### EXERCISE REQUIREMENTS
Your task is to repeat the entries below exactly and to leave their images out.

### INPUT RECORDS

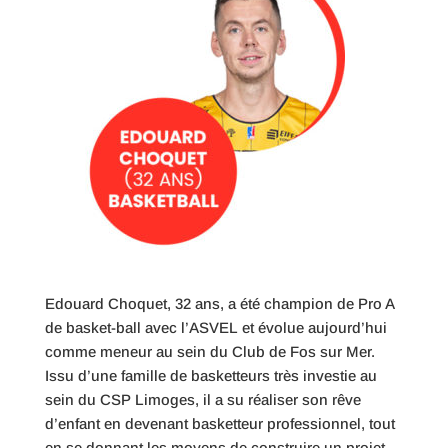
Edouard Choquet, 32 ans, a été champion de Pro A
de basket-ball avec l’ASVEL et évolue aujourd’hui
comme meneur au sein du Club de Fos sur Mer.
Issu d’une famille de basketteurs très investie au
sein du CSP Limoges, il a su réaliser son rêve
d’enfant en devenant basketteur professionnel, tout
en se donnant les moyens de construire un projet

### ANSWER TO THE PROBLEM
Edouard Choquet, 32 ans, a été champion de Pro A
de basket-ball avec l’ASVEL et évolue aujourd’hui
comme meneur au sein du Club de Fos sur Mer.
Issu d’une famille de basketteurs très investie au
sein du CSP Limoges, il a su réaliser son rêve
d’enfant en devenant basketteur professionnel, tout
en se donnant les moyens de construire un projet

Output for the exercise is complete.